The announcement was made late Friday, after Anthropic revealed it had received a U.S. government order directing it to immediately suspend access to its newly released Fable 5 and Mythos 5 models for all foreign nationals—including its own foreign national employees. The development followed the company’s recent announcement of a partnership with Indian IT services leader Tata Consultancy Services to accelerate enterprise AI adoption in India. The move highlights how closely the country’s AI goals are now linked to U.S.-developed and U.S.-governed technologies. Though the wider ramifications are still uncertain, some reports suggest that the initial security concerns were first brought to the government’s attention by Amazon CEO Andy Jassy. The Information reported that the White House is unlikely to impose similar restrictions on other AI firms and is privately criticizing Anthropic for its handling of reported jailbreak vulnerabilities. Anthropic has challenged the government’s portrayal of the situation and contended that the move was unwarranted. In any case, the incident has sparked discussion among Indian entrepreneurs, investors, and policy specialists about whether India should hasten the development of its own AI technologies, increase support for open-source options, or keep depending on a small number of leading U.S. model developers.

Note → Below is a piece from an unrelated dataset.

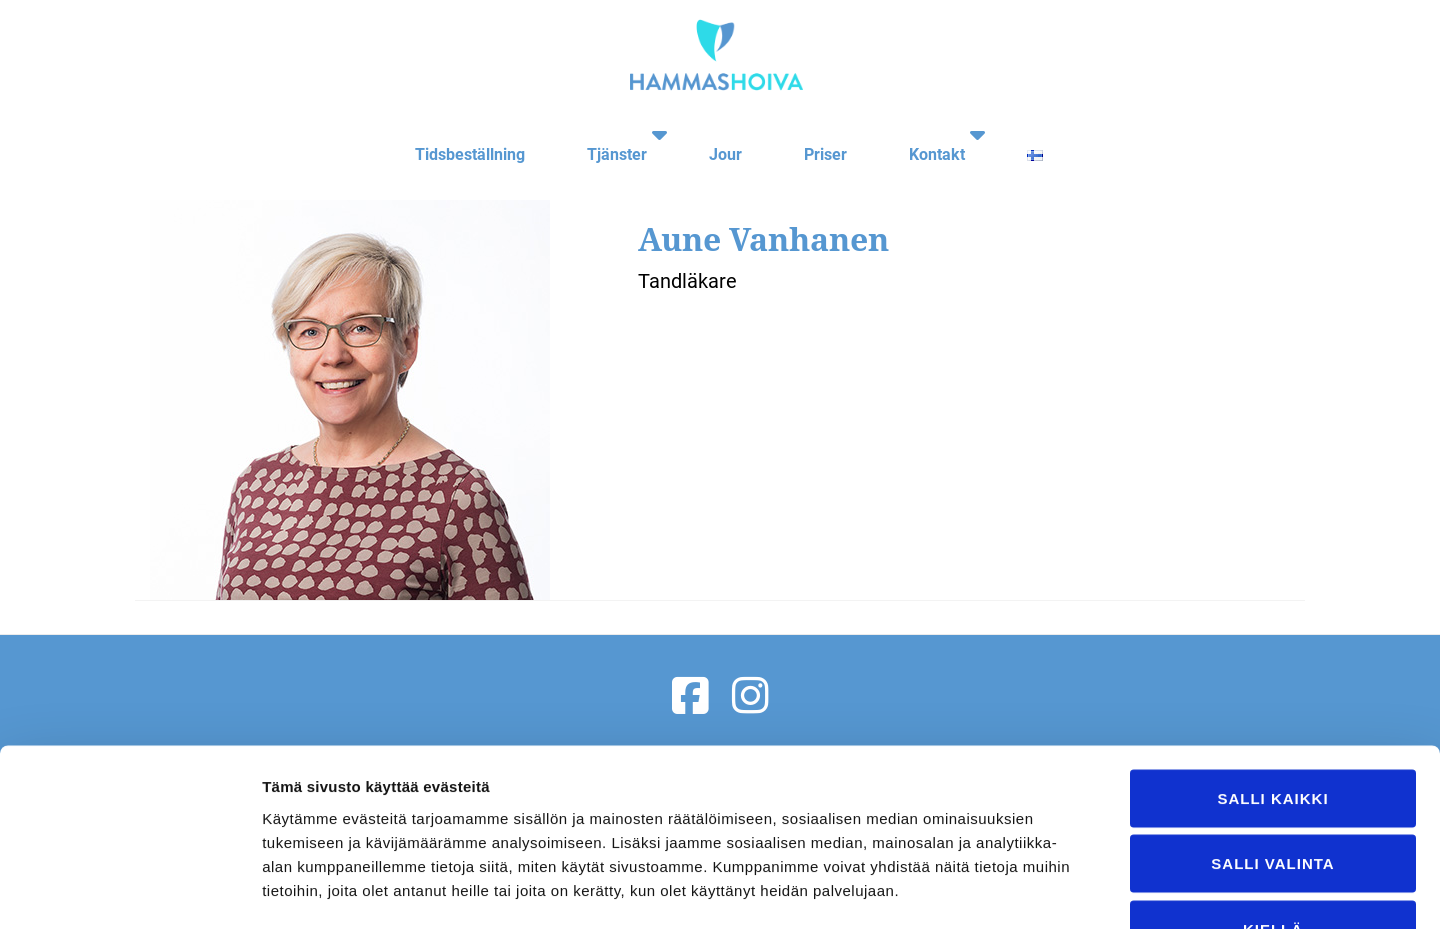 The image size is (1440, 929). What do you see at coordinates (129, 890) in the screenshot?
I see `[Usercentrics Cookiebot - opens in a new window]` at bounding box center [129, 890].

For some, the incident serves as a wake-up call about our reliance on technology. For others, it serves as a stark reminder that access to increasingly vital AI systems may be dictated by geopolitical forces outside India’s influence. The country has emerged as one of the most significant markets for frontier AI companies. Anthropic and OpenAI have both identified the South Asian country as their second-biggest market after the United States, highlighting its rising significance in the worldwide AI competition.